Second Law of Thermodynamics
One of the initial statements of the Second Law of Thermodynamics was prepared by R. Clausius in the year1850. He defined the following:
It is not possible to build a device which operates in a cycle and generates no effect other than the elimination of heat from a body at one temperature and the assimilation of an equivalent amount of heat by a body at a higher temperature.

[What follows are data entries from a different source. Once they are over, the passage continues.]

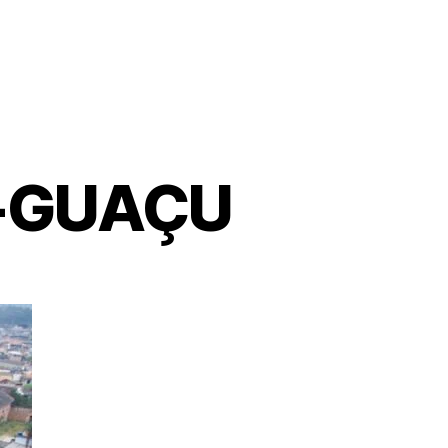
-GUAÇU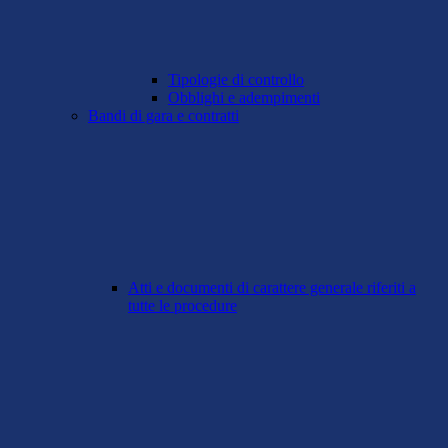
Tipologie di controllo
Obblighi e adempimenti
Bandi di gara e contratti
Atti e documenti di carattere generale riferiti a
tutte le procedure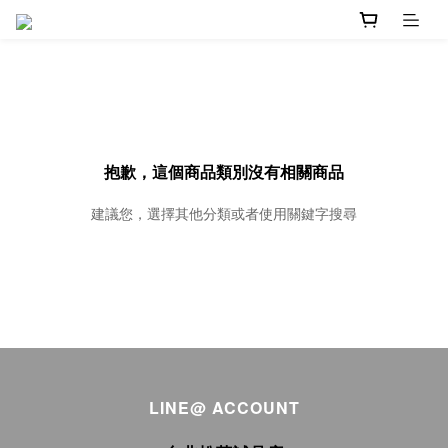
抱歉，這個商品類別沒有相關商品
建議您，選擇其他分類或者使用關鍵字搜尋
LINE@ ACCOUNT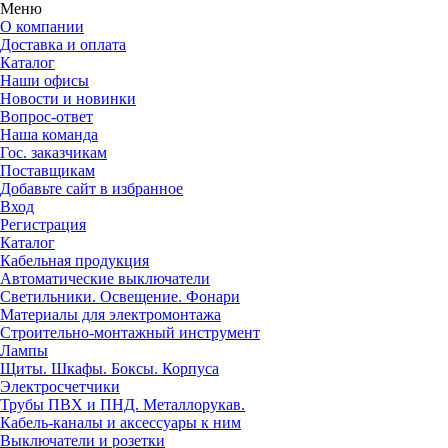
Меню
О компании
Доставка и оплата
Каталог
Наши офисы
Новости и новинки
Вопрос-ответ
Наша команда
Гос. заказчикам
Поставщикам
Добавьте сайт в избранное
Вход
Регистрация
Каталог
Кабельная продукция
Автоматические выключатели
Светильники. Освещение. Фонари
Материалы для электромонтажа
Строительно-монтажный инструмент
Лампы
Щиты. Шкафы. Боксы. Корпуса
Электросчетчики
Трубы ПВХ и ПНД. Металлорукав.
Кабель-каналы и аксессуары к ним
Выключатели и розетки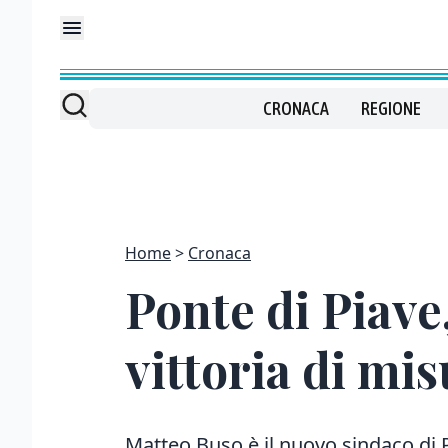
CRONACA
REGIONE
Home
Cronaca
Ponte di Piave
vittoria di mi
Matteo Buso è il nuovo sindaco di P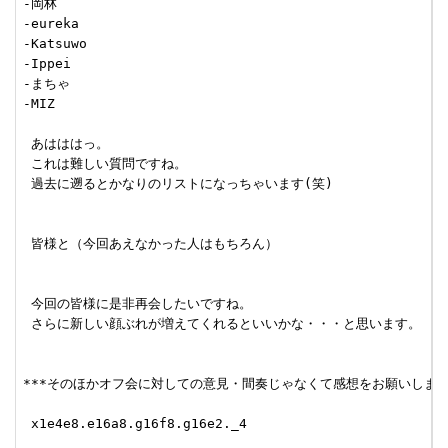
-岡林

-eureka

-Katsuwo

-Ippei

-まちゃ

-MIZ

 あはははっ。

 これは難しい質問ですね。

 過去に遡るとかなりのリストになっちゃいます(笑)

 皆様と（今回あえなかった人はもちろん）

 今回の皆様に是非再会したいですね。

 さらに新しい顔ぶれが増えてくれるといいかな・・・と思います。

***そのほかオフ会に対しての意見・間奏じゃなくて感想をお願いします。 [#
 x1e4e8.e16a8.g16f8.g16e2._4
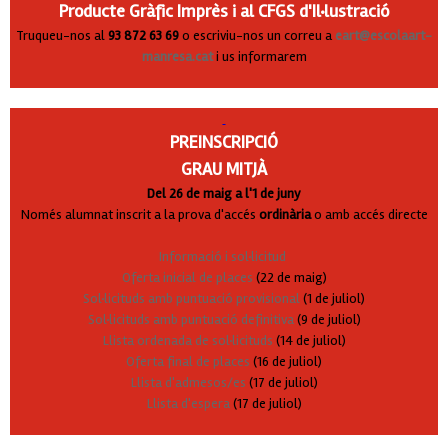
Producte Gràfic Imprès i al CFGS d'Il·lustració
Truqueu-nos al
93 872 63 69
o escriviu-nos un correu a
eart@escolaart-
manresa.cat
i us informarem
PREINSCRIPCIÓ
GRAU MITJÀ
Del 26 de maig a l'1 de juny
Només alumnat inscrit a la prova d'accés
ordinària
o amb accés directe
Informació i sol·licitud
Oferta inicial de places
(22 de maig)
Sol·licituds amb puntuació provisional
(1 de juliol)
Sol·licituds amb puntuació definitiva
(9 de juliol)
Llista ordenada de sol·licituds
(14 de juliol)
Oferta final de places
(16 de juliol)
Llista d'admesos/es
(17 de juliol)
Llista d'espera
(17 de juliol)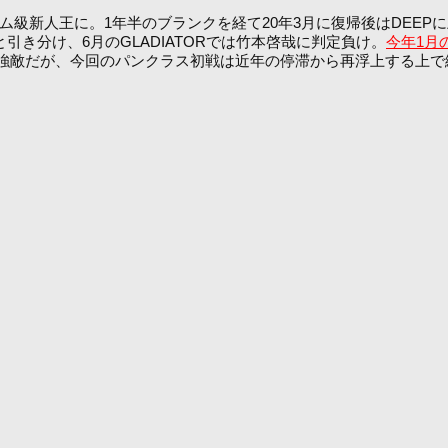
ム級新人王に。1年半のブランクを経て20年3月に復帰後はDEEP
引き分け、6月のGLADIATORでは竹本啓哉に判定負け。
今年1月の
強敵だが、今回のパンクラス初戦は近年の停滞から再浮上する上で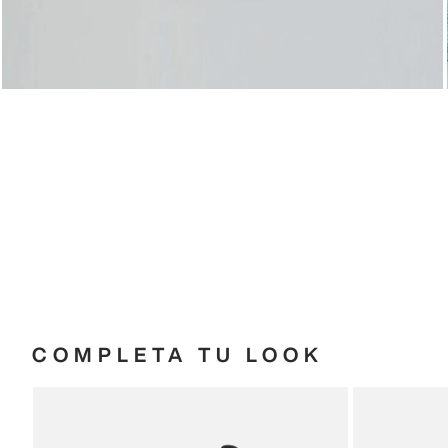
COMPLETA TU LOOK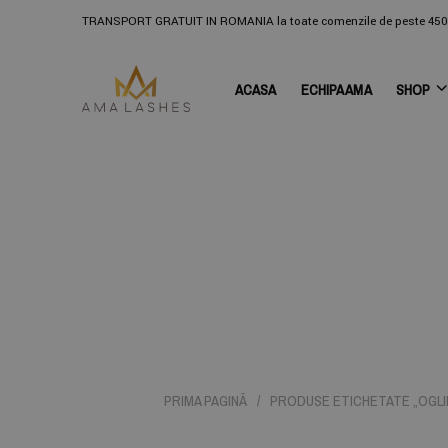
TRANSPORT GRATUIT IN ROMANIA la toate comenzile de peste 450 
ACASA
ECHIPA AMA
SHOP
PRIMA PAGINĂ
/
PRODUSE ETICHETATE „OGLI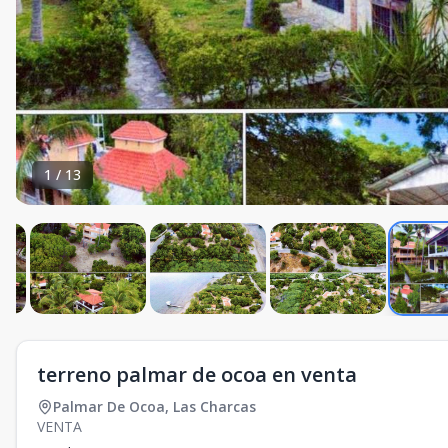
1
/
13
terreno palmar de ocoa en venta
Palmar De Ocoa
,
Las Charcas
VENTA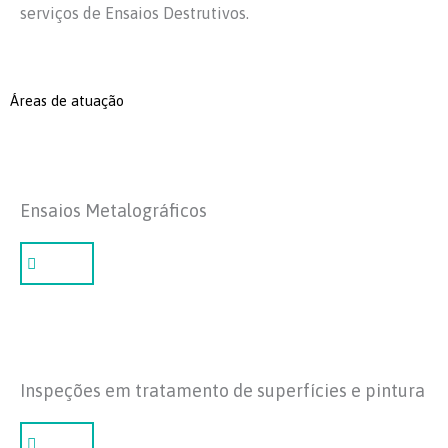
serviços de Ensaios Destrutivos.
Áreas de atuação
Ensaios Metalográficos
Inspeções em tratamento de superfícies e pintura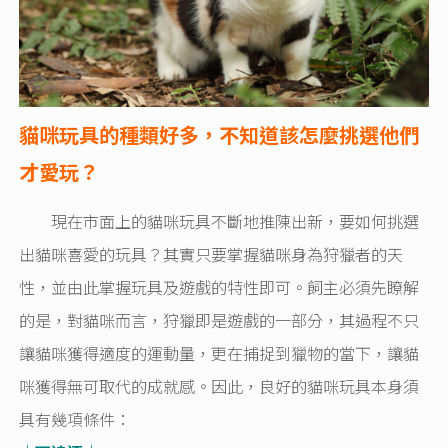
貓咪玩具的種類好多，不知道該怎麼挑選他們
才愛玩？
現在市面上的貓咪玩具不斷地推陳出新，要如何挑選
出貓咪喜愛的玩具？其實只要掌握貓咪身為狩獵者的天
性，並由此掌握玩具及遊戲的特性即可。飼主必須先瞭解
的是，對貓咪而言，狩獵即是遊戲的一部分，其過程不只
讓貓咪獲得適度的運動量，更在捕捉到獵物的當下，讓貓
咪獲得無可取代的成就感。因此，良好的貓咪玩具本身須
具有幾項條件：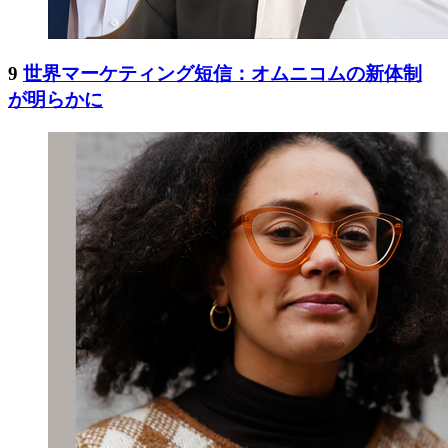
9
世界マーケティング短信：オムニコムの新体制
が明らかに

By the Second Law of Thermodynamics, the restrictions forced on any procedure can be studied to establish the maximum likely efficiencies of such a procedure and then a comparison can be made among the maximum possible effectiveness and the real efficiency attained. One of the regions of application of the second law is the learning of energy-conversion systems. For illustration, it is impossible to transform all the energy acquired from a nuclear reactor into electrical energy. There should be losses in the conversion procedure. The second law can be employed to derive an expression for the highest possible energy translation efficiency taking those losses into account. Thus, the second law rejects the possibility of totally translating into work all of the heat supplied to a system operating in a cycle, no matter how absolutely designed the system might be. The notion of the second law is best expressed by using Max Planck's explanation:
It is not possible to build an engine which will work in a complete cycle and generate no other effect apart from the raising of a weight and the cooling of a heat tank.
The Second Law of Thermodynamics is required since the First Law of Thermodynamics does not state the energy conversion procedure entirely. The first law is used to associate and to compute the different energies included in a process. Though, no information about the direction of the procedure can be acquired by the application of the first law. Early in the expansion of the science of thermodynamics, investigators noted that whereas work could be transformed entirely into heat, the contrary was never true for a cyclic procedure. Certain natural procedures were also noticed always to continue in a certain direction (example, heat transfer takes place from hot to cold body). The second law was established as an description of such natural phenomena.